HERE comes my own narcissism: I am pretty sure that I’d fill another functional 50 or a 100 years with a multitude of worthwhile projects, goals and relationships. Kim Stanley Robinson’s epic sci-fi novel 2312 imagines a newly settled general human lifespan of more than 150 years. Earthlings use their extra years to work their passage through an occupied solar system, using long journeys to deeply immerse themselves—mastering new languages, skills, artworks, spiritual beliefs…

Yes, it’s an idealistic take. The contrary view is posed by the Netflix series Altered Carbon. There, consciousnesses are downloaded on a chip, insertable at will into new human-body “sleeves”. The series shows this tech enabling repulsive and authoritarian dynasties, spreading their dominion across centuries.

So I am also very struck by the ethical view expressed by Paul Root Wolpe, the director of the Center for Ethics at Emory University. “Lingering multitudes of superseniors”, he said recently, “would stifle new generations and impede social progress. There is a wisdom to the evolutionary process of letting the older generation disappear. If the World War I generation and World War II generation and perhaps, you know, the Civil War generation were still alive, do you really think that we would have civil rights in this country? Gay marriage?”
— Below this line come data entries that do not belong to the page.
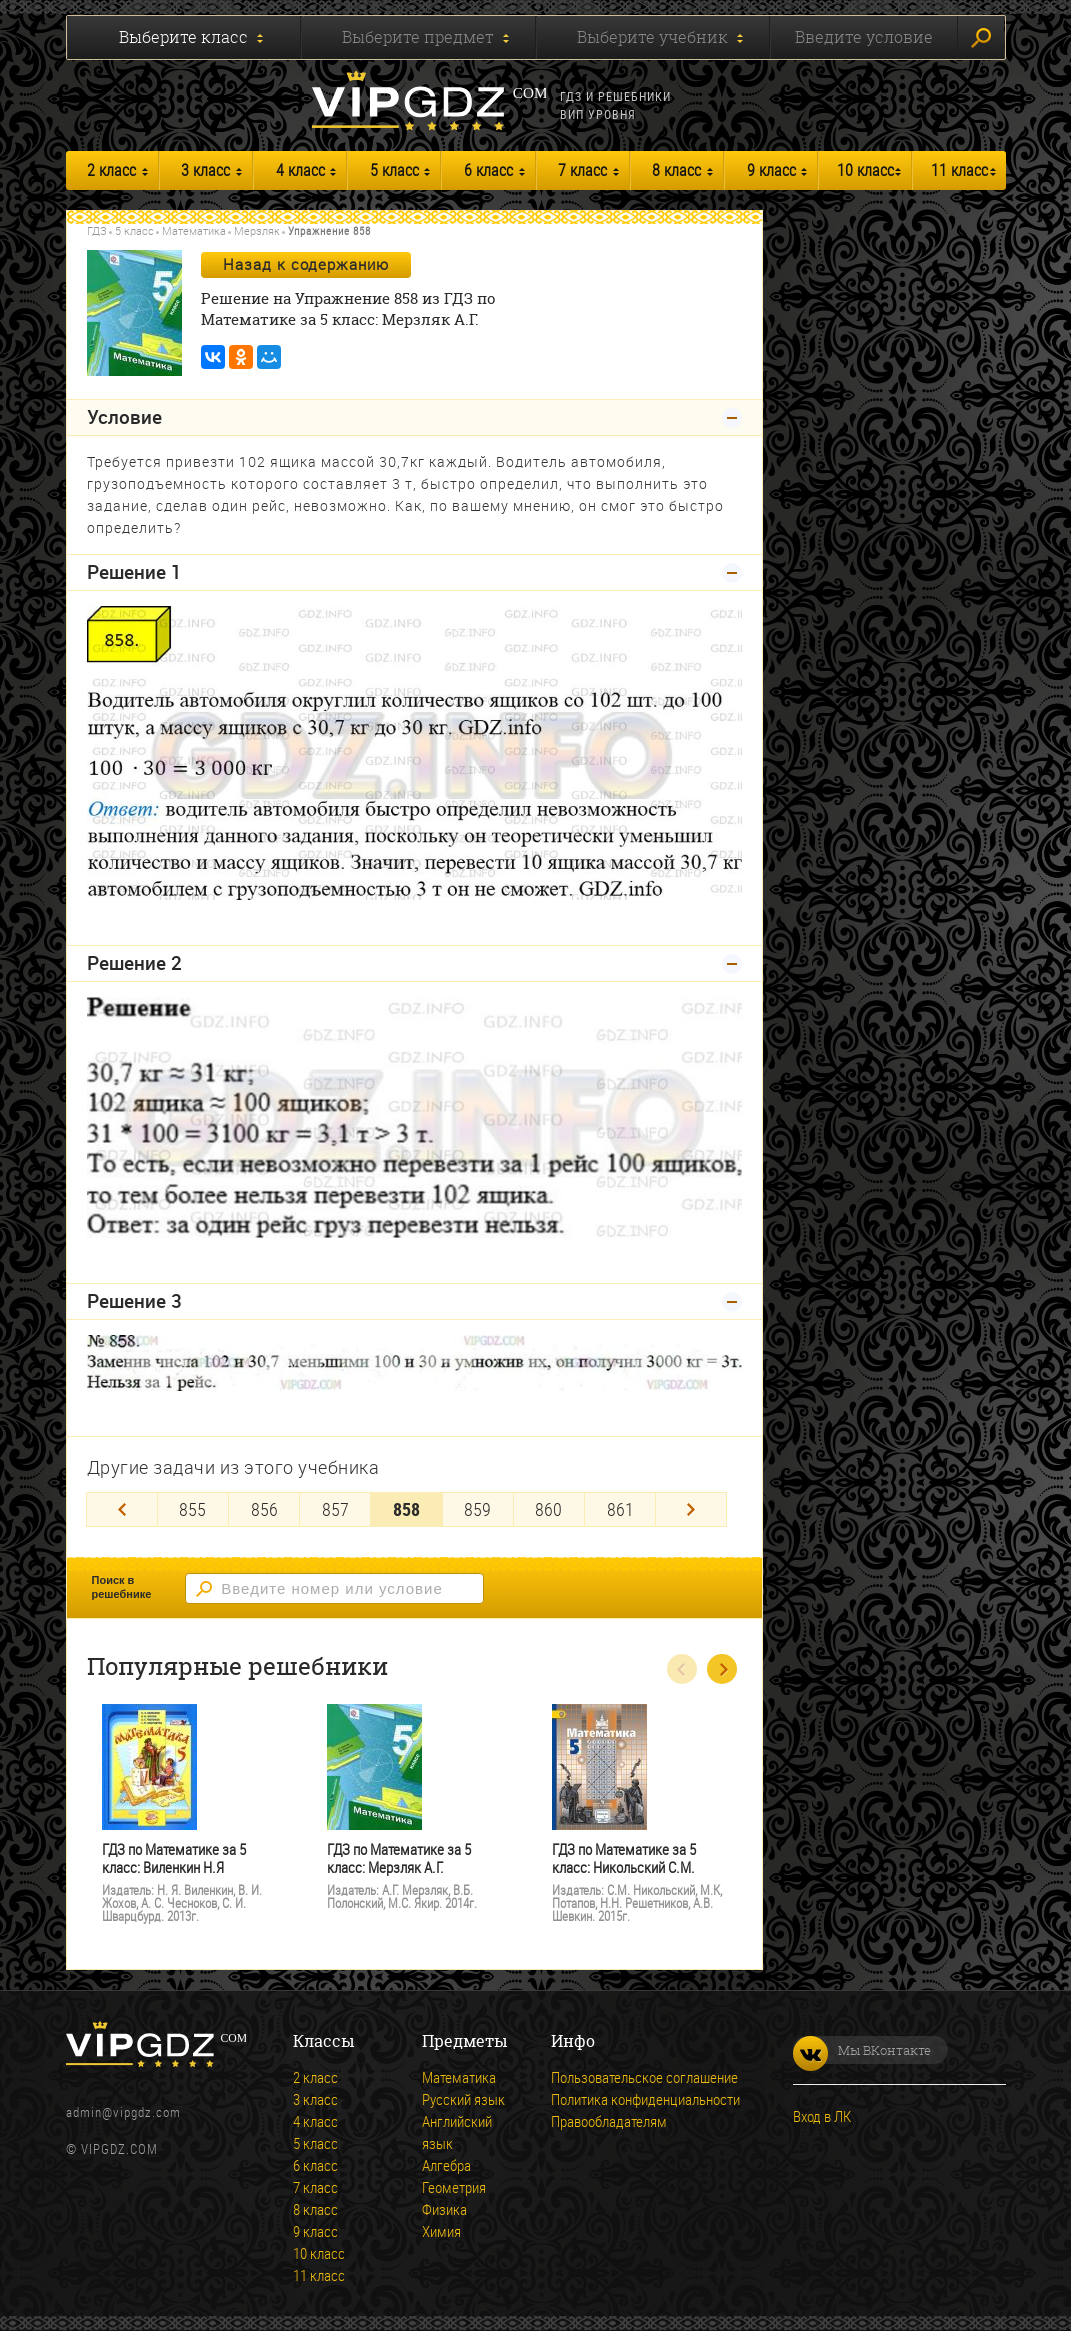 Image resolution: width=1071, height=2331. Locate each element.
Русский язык (463, 2099)
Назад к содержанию (306, 264)
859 (477, 1509)
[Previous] (122, 1509)
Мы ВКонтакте (862, 2050)
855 (192, 1509)
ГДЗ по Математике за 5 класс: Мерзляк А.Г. (399, 1858)
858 (406, 1509)
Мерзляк (257, 230)
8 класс (676, 170)
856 (264, 1509)
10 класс (865, 170)
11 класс (959, 170)
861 (620, 1509)
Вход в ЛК (822, 2116)
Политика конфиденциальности (645, 2099)
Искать (981, 38)
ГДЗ (97, 230)
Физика (444, 2209)
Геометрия (454, 2187)
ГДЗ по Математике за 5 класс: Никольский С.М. (624, 1858)
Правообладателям (609, 2121)
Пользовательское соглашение (644, 2077)
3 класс (205, 170)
However, ultimately I fall on the other side (also occupied by the Harvard psychologist Robert Kegan). Which is that our human condition faces challenges of such complexity, such heightened existential risks, that we are evolving longer and healthier lifespans – so that we can increase our wisdom capacity to deal with them.

Against, is this ridiculously optimistic given the generational gulfs we see around attitudes to climate change, Brexit, Black Lives Matter – even Scottish independence?

Maybe. But speaking for this soul: I would love to be one of those Scottish centenarians, cresting my wave in 2064. Ideally a few decades into independence, enjoying a paragon of a nation, wrangling skilfully with the Anthropocene. Pills and cells permitting, I’ll see you there.